En el interrogatorio al que tuvo acceso Semana, la fiscal encargada del caso dejó constancia expresa del compromiso asumido para gestionar ante el Instituto Nacional Penitenciario y Carcelario (Inpec) un traslado de prisión para alias Chipi, con el fin de que permaneciera cerca de su núcleo familiar en Bogotá. La funcionaria reconoció, sin embargo, que dicha gestión dependía de la autoridad penitenciaria y que el traslado podía ser complejo de lograr. Durante esta conversación, se evidenció un tono inusual de cercanía entre el acusado y la fiscal. Al abordar la posibilidad del traslado, Arteaga pronunció frases como “Dios la bendiga; piénsame mucho, piénsame mucho”, lo que ha sido interpretado por algunos como un intento por influir en el ánimo de los investigadores o incluso como una muestra de cierta confianza en el trato que está recibiendo.

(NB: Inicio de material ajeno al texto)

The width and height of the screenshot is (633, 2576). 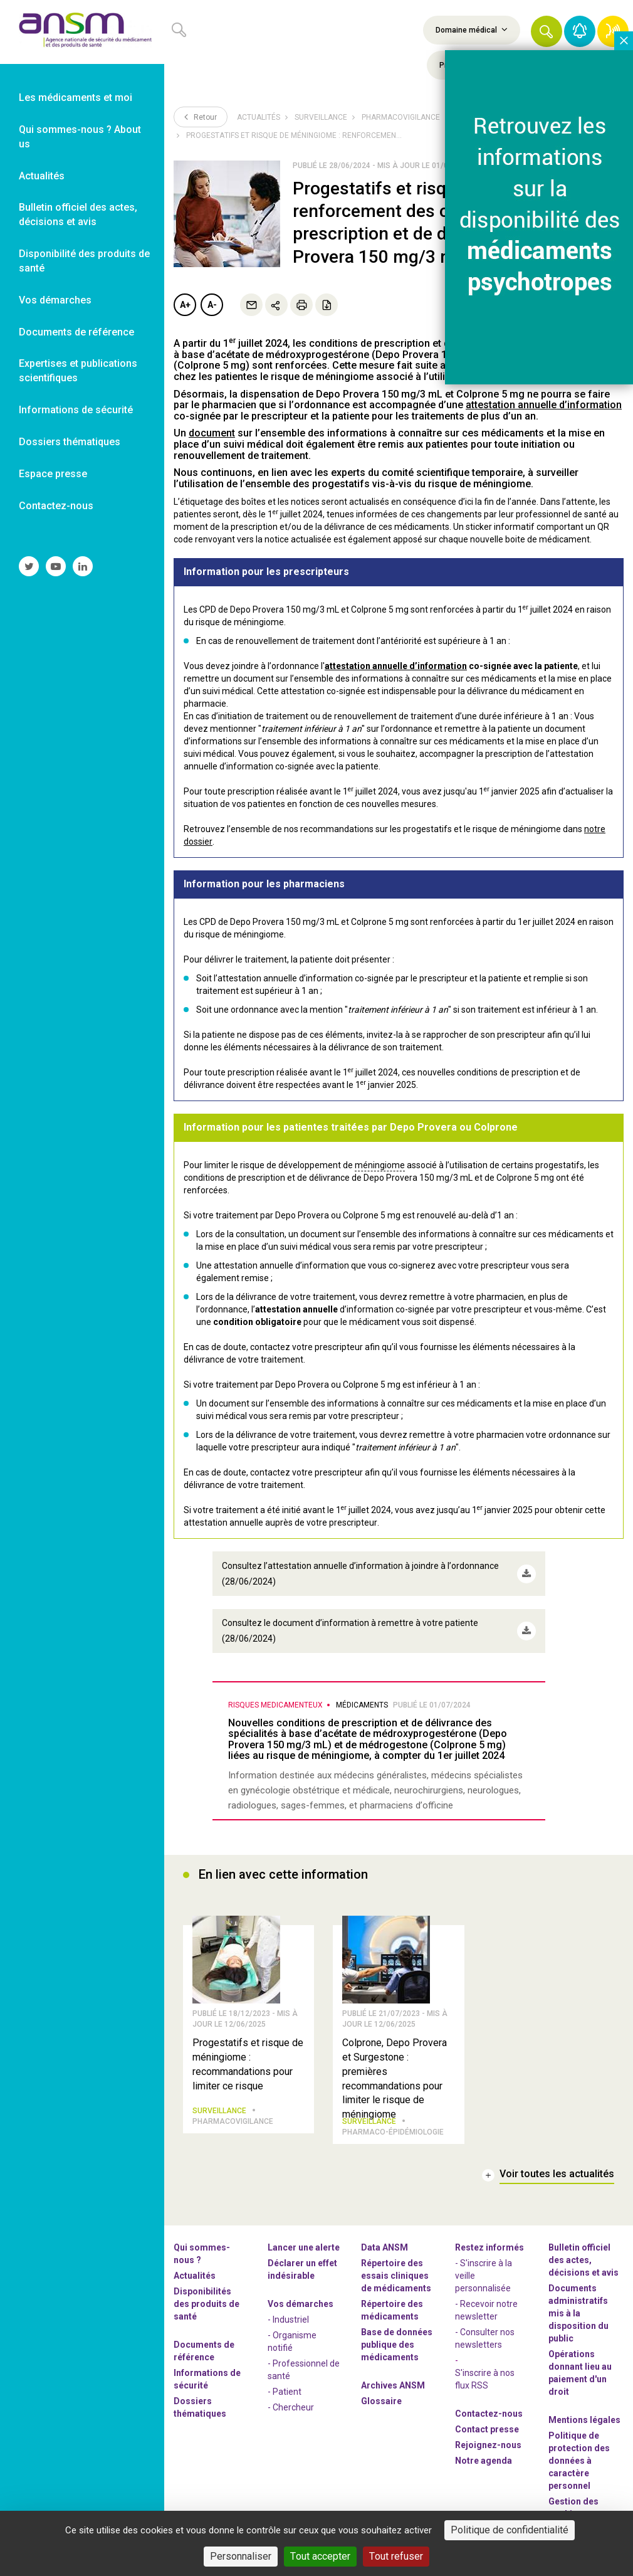 What do you see at coordinates (489, 2247) in the screenshot?
I see `Restez informés [link]` at bounding box center [489, 2247].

Respecto a la responsabilidad en la organización y ejecución del asesinato, alias Chipi insistió en minimizar su papel, atribuyendo los roles de liderazgo a otras personas. Cuando se le preguntó quién sería el verdadero cabecilla, respondió: “No le podría decir porque para mí el cabecilla es Simeón, que es el que me está trayendo el mensaje. Él es el que se está reuniendo con la gente”. Esta declaración demuestra que Arteaga se ubicó en un rol de apoyo y negó conocer con certeza detalles clave de la estructura criminal, lo cual dificulta avanzar en el esclarecimiento completo del caso y, en particular, en identificar a los directos instigadores del magnicidio.

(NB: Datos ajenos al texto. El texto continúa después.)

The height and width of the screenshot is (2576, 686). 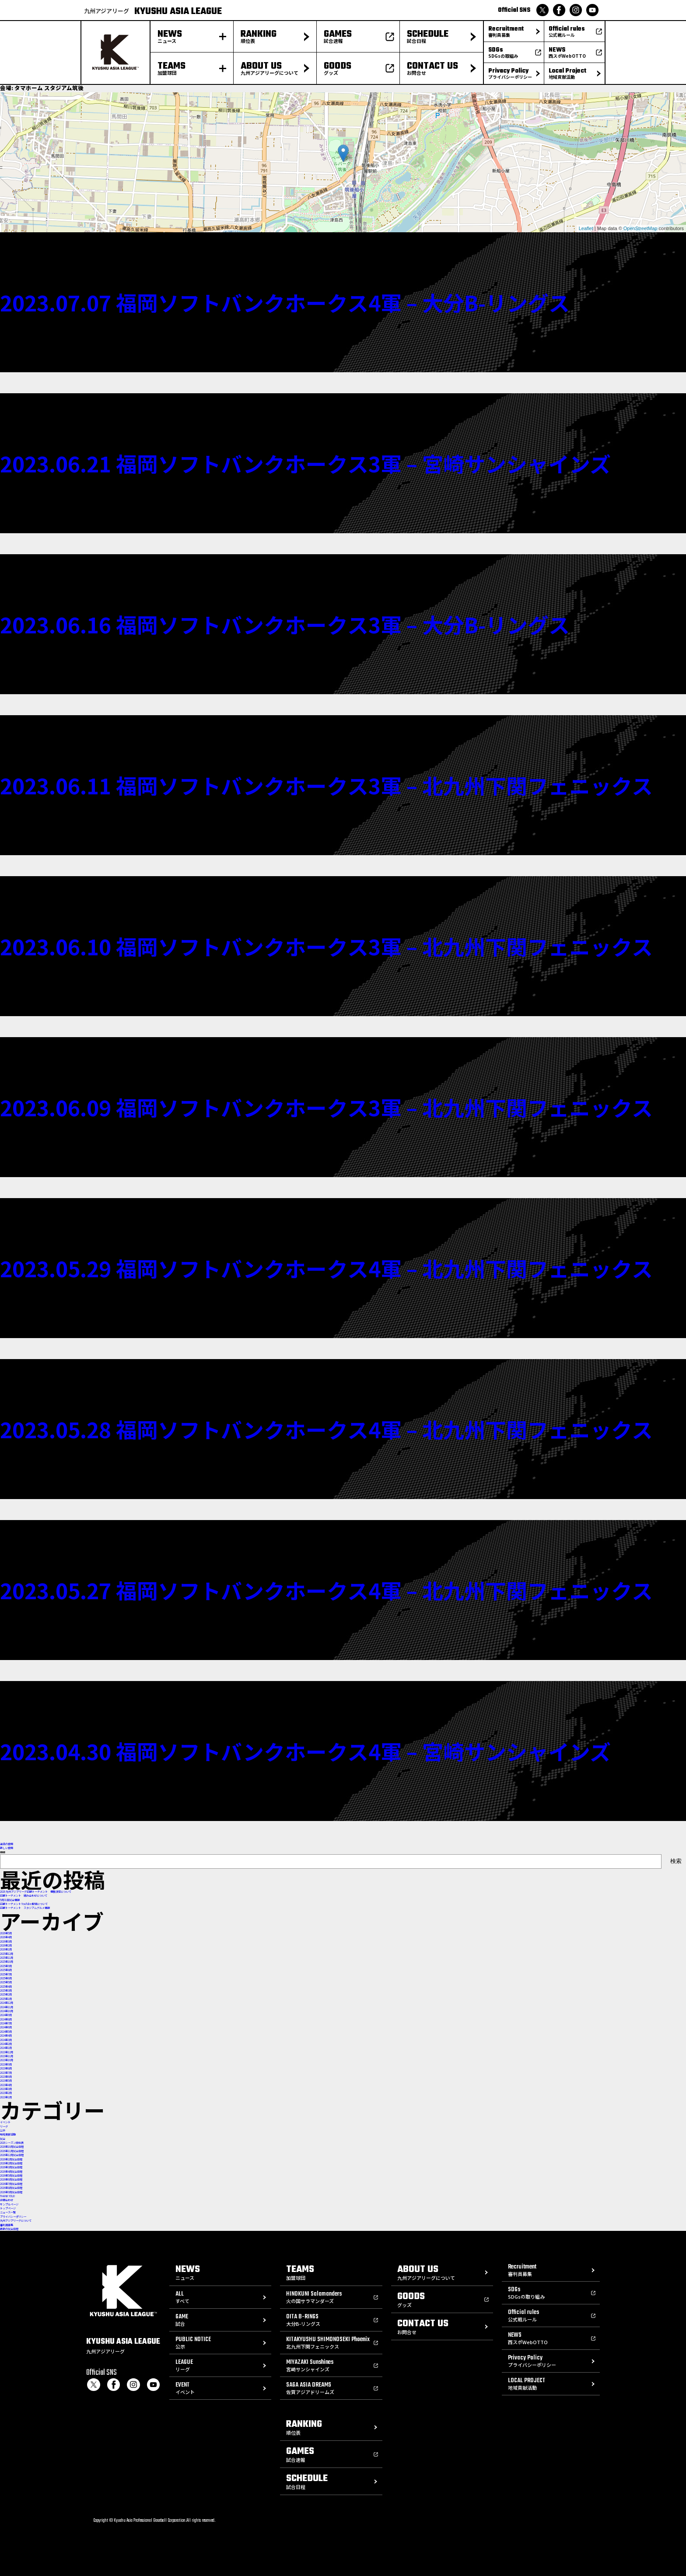 What do you see at coordinates (6, 1987) in the screenshot?
I see `2025年4月` at bounding box center [6, 1987].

El asesinato de Miguel Uribe Turbay no solo conmocionó al país por la relevancia política de la víctima, sino que también planteó desafíos significativos en materia de justicia y seguridad. La complejidad de la red criminal que lo perpetró, supuestamente vinculada a disidencias armadas, exige una investigación rigurosa y transparente para garantizar que todos los responsables sean llevados ante la ley. Sin embargo, el reciente episodio con la limitada declaración de alias Chipi y los beneficios judiciales otorgados pone en tela de juicio el avance real en el caso y genera preocupación sobre posibles acuerdos que prioricen resultados rápidos a costa de una justicia plena.
Por eso la declaración limitada y confusa de Élder José Arteaga, alias el Costeño o “Chipi”, señalado como cabecilla de la red de sicarios que asesinó al senador Miguel Uribe Turbay, genera más dudas significativas sobre la efectividad de su colaboración con la Fiscalía.
A pesar de ello, logró obtener beneficios judiciales sustanciales, incluidos compromisos para gestionar su traslado de cárcel. La revisión que hará un juez esta semana se convierte en un momento crucial para definir si el proceso avanza de manera justa y contundente, o si queda marcado por concesiones polémicas que podrían afectar la confianza de los colombianos en la investigación y la administración de justicia en este trágico caso.